● What the task asks: Locate every line in the records below that contains the word "Heinz", and copy each one.

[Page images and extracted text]

═══

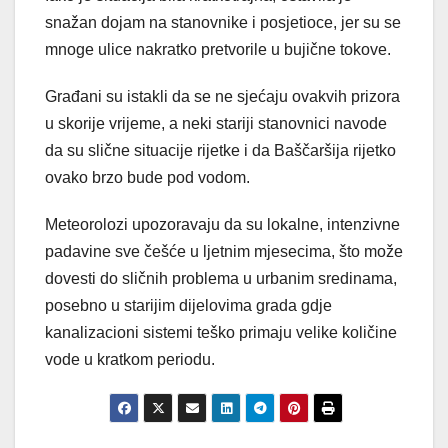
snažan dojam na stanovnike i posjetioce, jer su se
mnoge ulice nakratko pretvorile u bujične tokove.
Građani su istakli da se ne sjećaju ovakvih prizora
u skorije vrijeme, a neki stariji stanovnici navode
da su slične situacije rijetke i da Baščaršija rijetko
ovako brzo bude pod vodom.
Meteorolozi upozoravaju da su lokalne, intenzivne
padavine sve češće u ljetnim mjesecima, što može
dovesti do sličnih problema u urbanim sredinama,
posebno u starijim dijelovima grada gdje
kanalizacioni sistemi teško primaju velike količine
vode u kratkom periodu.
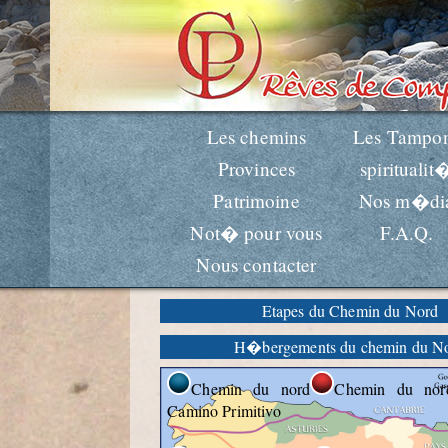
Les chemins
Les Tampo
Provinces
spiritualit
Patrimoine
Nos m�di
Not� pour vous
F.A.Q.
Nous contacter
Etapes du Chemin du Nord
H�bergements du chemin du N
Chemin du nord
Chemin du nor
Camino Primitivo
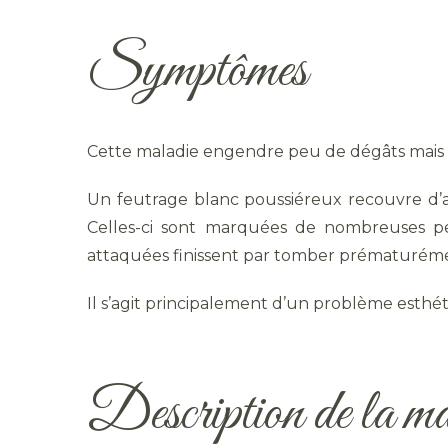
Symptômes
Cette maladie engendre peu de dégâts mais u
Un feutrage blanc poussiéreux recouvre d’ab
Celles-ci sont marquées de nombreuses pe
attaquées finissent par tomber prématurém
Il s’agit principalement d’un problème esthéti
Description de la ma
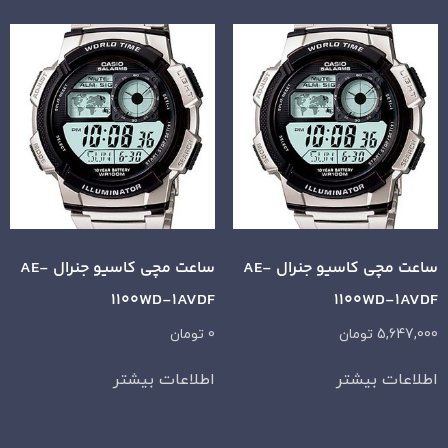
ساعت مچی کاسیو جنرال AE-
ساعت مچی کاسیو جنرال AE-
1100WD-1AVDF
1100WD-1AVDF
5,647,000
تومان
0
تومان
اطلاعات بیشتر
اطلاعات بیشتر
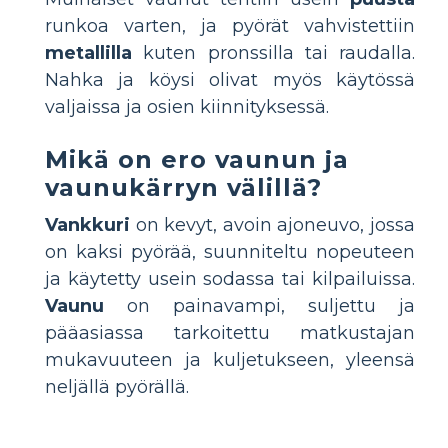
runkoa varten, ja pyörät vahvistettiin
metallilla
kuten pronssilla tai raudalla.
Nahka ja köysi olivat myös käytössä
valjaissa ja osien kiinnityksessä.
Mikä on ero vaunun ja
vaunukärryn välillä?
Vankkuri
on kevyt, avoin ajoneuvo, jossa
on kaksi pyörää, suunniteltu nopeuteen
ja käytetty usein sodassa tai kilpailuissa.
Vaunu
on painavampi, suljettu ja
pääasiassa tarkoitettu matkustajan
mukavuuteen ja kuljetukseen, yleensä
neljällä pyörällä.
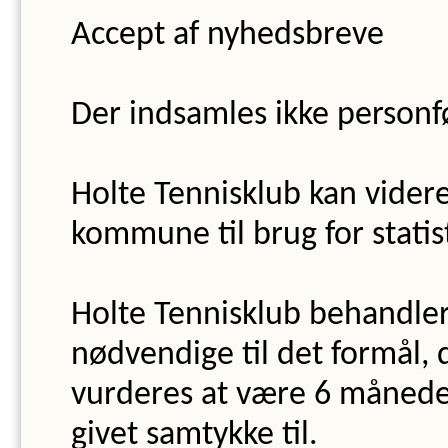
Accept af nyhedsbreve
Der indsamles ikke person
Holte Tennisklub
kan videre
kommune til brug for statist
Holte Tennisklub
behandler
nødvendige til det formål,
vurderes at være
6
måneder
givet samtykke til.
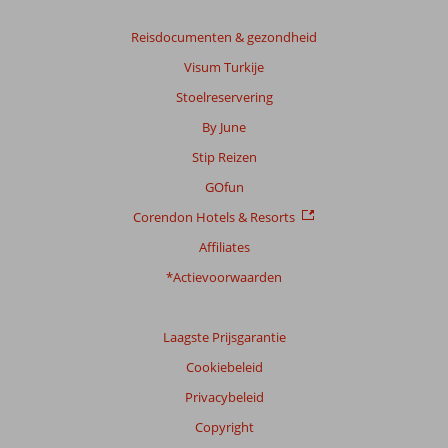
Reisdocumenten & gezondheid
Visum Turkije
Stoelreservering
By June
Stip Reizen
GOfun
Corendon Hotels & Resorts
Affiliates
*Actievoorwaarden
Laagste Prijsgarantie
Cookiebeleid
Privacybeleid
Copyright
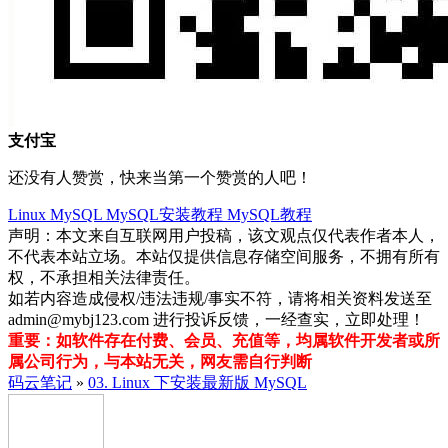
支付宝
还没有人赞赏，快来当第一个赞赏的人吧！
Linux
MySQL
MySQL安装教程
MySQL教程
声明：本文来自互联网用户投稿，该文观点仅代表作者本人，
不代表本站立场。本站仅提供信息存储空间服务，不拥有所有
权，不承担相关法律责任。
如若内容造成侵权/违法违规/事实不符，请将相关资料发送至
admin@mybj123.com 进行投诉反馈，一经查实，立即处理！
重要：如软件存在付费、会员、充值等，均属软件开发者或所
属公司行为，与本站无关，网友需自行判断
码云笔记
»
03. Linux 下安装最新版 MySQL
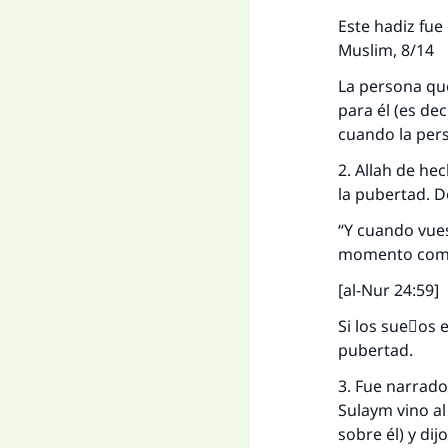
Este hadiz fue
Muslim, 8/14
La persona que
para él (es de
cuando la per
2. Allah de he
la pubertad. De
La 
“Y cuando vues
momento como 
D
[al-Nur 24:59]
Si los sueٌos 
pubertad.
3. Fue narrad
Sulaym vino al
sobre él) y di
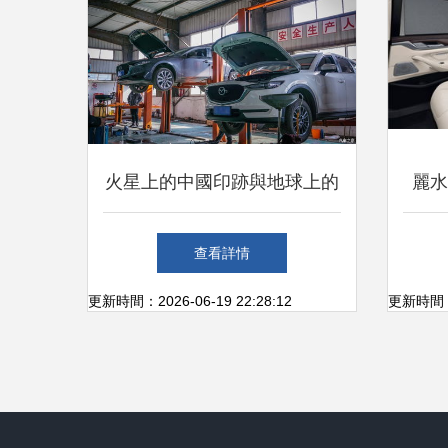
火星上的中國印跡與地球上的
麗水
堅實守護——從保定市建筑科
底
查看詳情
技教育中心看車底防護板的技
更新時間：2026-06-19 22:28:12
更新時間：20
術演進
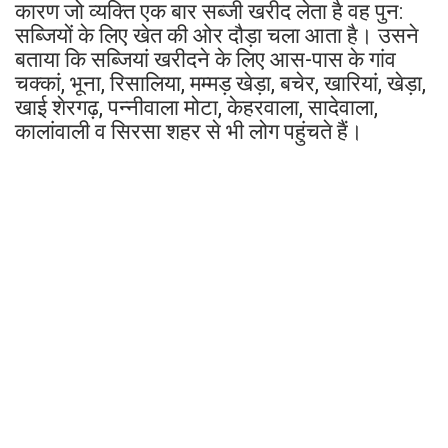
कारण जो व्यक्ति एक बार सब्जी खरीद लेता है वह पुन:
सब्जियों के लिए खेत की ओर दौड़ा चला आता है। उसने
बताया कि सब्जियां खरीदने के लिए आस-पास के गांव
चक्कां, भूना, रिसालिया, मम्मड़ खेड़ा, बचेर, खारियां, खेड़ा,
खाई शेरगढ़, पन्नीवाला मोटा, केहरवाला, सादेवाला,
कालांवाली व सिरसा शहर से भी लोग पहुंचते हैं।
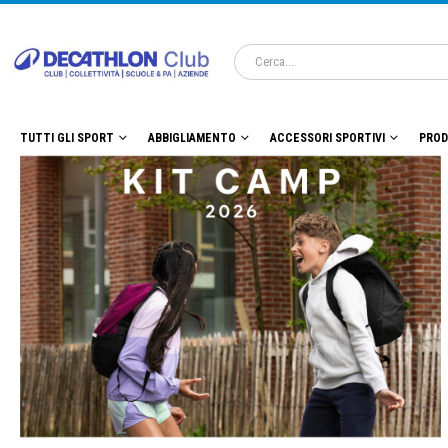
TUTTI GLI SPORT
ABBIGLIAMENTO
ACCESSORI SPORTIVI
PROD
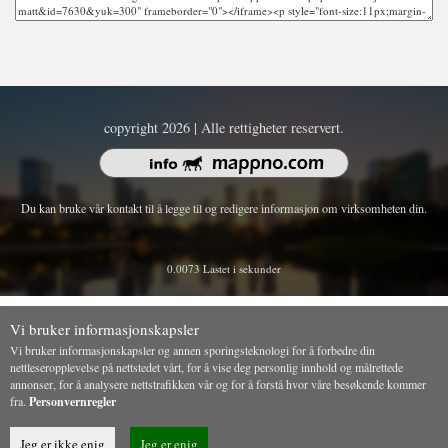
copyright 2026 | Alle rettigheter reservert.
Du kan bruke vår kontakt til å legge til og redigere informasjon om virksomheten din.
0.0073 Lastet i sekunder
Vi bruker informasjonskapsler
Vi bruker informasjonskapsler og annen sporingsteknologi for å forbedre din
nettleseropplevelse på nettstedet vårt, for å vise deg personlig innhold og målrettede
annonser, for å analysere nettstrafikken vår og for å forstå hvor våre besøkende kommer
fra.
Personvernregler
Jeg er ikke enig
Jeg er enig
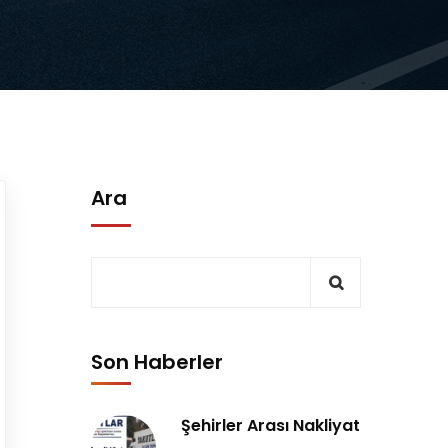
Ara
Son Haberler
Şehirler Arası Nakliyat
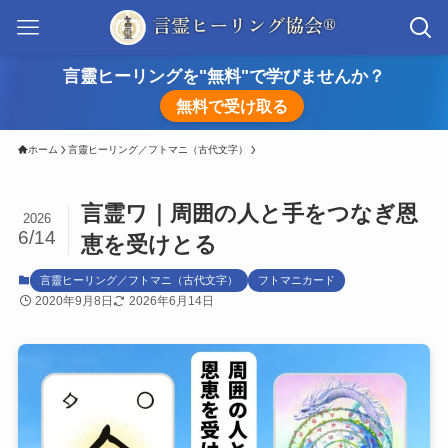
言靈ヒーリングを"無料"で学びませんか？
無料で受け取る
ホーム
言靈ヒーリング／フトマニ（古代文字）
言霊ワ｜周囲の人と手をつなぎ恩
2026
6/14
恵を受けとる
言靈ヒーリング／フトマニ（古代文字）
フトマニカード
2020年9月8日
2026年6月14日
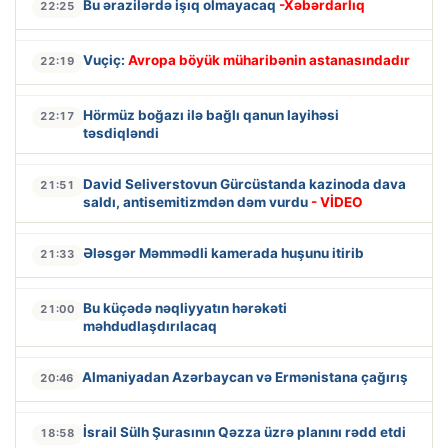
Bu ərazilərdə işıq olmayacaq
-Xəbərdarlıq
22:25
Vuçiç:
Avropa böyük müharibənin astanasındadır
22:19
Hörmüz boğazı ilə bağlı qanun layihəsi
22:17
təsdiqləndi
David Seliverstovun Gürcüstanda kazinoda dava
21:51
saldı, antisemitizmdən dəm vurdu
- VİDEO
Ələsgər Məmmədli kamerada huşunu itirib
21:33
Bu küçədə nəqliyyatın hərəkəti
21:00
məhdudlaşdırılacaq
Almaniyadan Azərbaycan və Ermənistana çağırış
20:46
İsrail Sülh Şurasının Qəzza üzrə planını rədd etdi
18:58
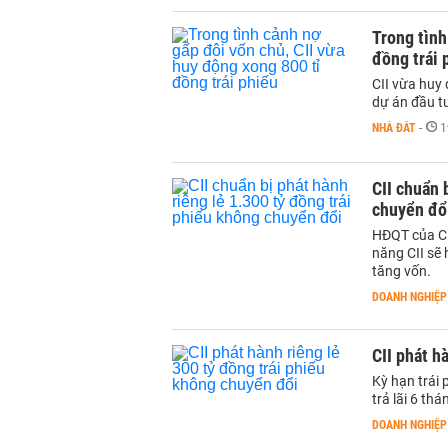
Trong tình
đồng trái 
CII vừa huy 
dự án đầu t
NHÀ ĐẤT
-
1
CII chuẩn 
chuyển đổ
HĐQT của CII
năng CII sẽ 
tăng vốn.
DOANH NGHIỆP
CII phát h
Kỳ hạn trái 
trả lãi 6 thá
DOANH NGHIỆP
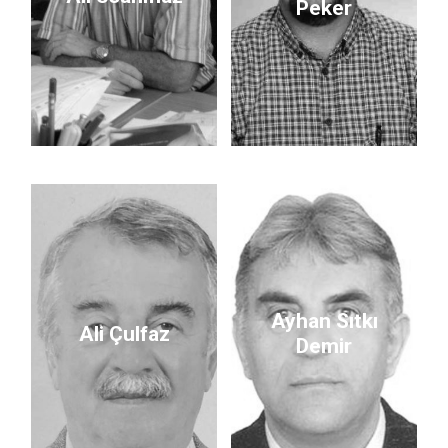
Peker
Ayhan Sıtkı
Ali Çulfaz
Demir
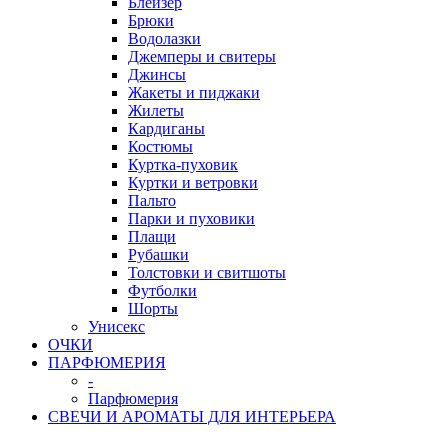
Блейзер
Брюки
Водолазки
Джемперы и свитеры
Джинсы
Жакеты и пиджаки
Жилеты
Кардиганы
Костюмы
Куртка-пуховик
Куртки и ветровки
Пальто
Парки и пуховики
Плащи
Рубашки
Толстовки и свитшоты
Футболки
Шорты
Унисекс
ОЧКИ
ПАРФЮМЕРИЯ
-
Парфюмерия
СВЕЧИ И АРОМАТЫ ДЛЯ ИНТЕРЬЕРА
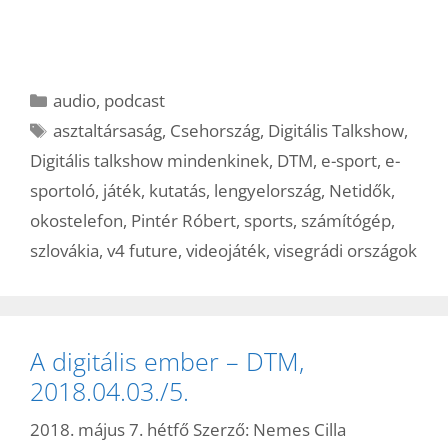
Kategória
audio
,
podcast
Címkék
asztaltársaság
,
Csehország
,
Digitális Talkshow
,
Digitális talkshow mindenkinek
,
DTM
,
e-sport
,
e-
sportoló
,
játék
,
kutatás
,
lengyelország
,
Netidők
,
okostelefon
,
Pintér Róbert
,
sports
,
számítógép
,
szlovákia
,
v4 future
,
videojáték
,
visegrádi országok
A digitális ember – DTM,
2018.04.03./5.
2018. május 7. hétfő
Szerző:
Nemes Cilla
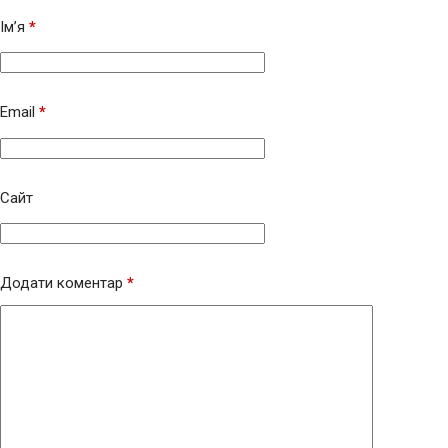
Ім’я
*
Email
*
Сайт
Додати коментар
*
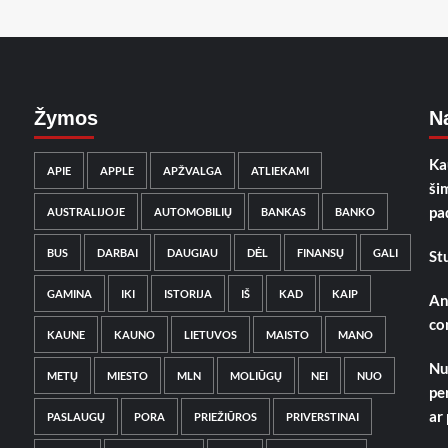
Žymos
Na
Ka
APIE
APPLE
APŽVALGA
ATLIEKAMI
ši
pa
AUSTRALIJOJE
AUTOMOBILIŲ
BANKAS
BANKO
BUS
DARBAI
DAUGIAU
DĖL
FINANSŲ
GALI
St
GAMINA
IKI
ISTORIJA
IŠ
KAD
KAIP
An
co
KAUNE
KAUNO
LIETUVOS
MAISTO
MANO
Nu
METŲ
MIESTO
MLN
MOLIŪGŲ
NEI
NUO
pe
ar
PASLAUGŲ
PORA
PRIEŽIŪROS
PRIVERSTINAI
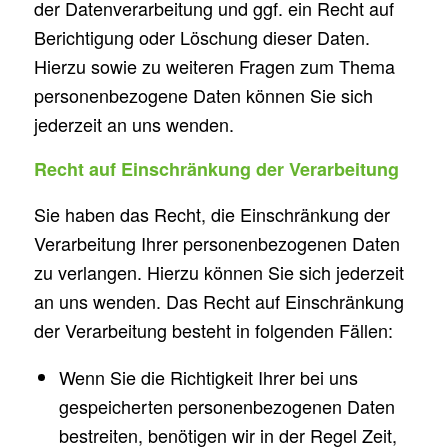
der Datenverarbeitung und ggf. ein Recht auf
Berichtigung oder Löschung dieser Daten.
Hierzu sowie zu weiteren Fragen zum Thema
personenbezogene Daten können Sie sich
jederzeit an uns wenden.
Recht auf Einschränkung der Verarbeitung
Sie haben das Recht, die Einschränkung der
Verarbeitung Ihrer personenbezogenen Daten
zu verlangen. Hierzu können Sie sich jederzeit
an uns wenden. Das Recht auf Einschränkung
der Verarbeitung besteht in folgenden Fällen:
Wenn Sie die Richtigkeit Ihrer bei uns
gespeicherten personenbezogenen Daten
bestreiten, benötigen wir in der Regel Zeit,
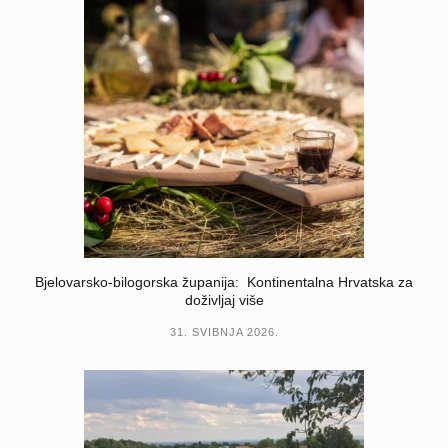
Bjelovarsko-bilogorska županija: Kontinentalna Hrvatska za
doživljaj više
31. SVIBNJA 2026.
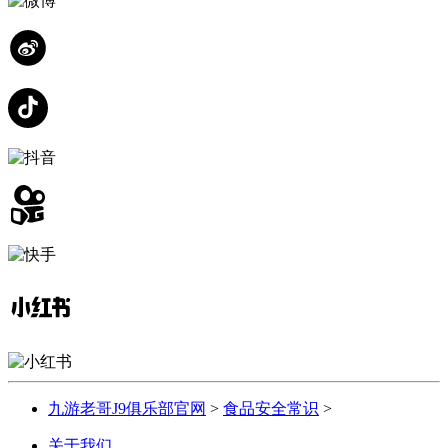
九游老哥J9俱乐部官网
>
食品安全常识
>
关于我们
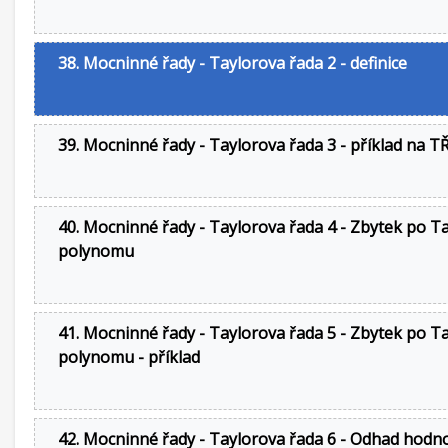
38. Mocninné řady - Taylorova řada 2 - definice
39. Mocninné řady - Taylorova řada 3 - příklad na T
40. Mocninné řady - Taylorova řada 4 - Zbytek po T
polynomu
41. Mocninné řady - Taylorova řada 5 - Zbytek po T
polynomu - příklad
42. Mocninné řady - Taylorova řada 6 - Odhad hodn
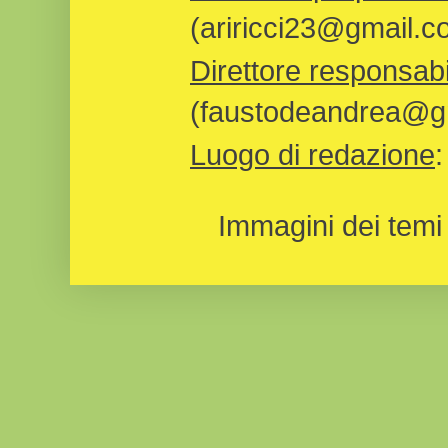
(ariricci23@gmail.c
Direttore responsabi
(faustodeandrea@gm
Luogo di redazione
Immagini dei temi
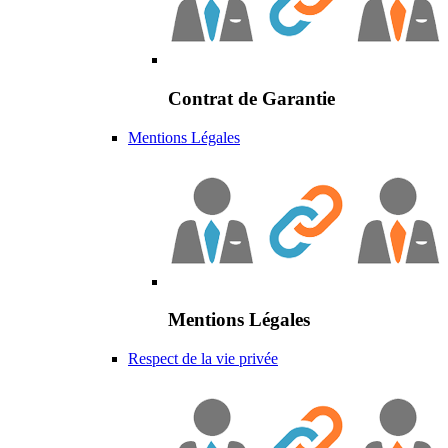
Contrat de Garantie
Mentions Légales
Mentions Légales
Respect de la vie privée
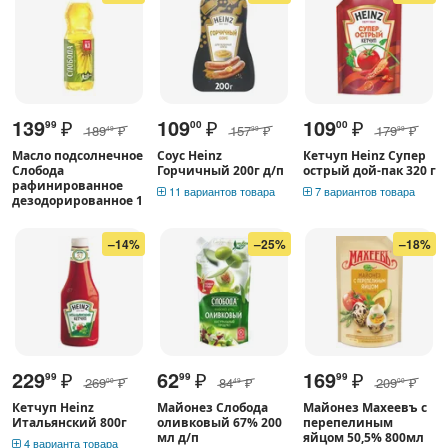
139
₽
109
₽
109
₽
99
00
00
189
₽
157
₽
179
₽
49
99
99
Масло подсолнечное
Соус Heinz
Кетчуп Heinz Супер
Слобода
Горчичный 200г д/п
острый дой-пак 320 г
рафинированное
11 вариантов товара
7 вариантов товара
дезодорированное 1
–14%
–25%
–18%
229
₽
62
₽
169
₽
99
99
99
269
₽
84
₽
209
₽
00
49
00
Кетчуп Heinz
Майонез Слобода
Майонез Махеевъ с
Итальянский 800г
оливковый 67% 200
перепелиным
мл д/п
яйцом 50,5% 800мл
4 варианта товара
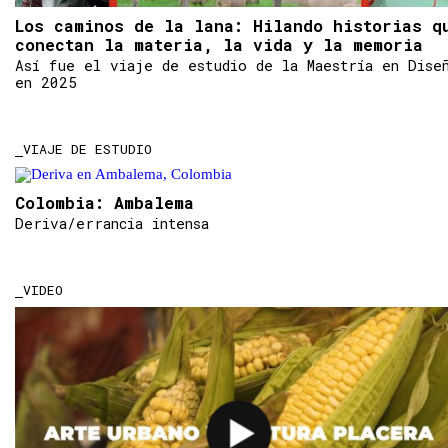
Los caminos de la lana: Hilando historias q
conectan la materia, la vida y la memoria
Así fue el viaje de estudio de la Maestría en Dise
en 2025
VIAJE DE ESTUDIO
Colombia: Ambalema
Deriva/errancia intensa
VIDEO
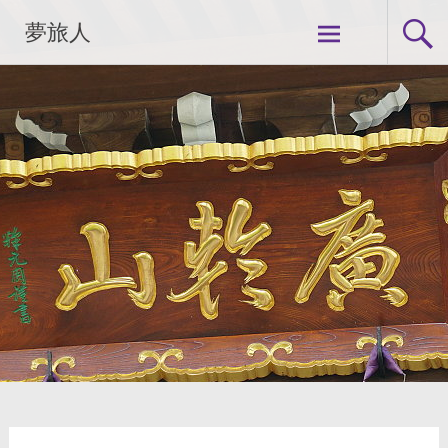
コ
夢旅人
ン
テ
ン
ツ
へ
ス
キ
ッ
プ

═══

● Your response:
Соус Heinz
Кетчуп Heinz Супер
Кетчуп Heinz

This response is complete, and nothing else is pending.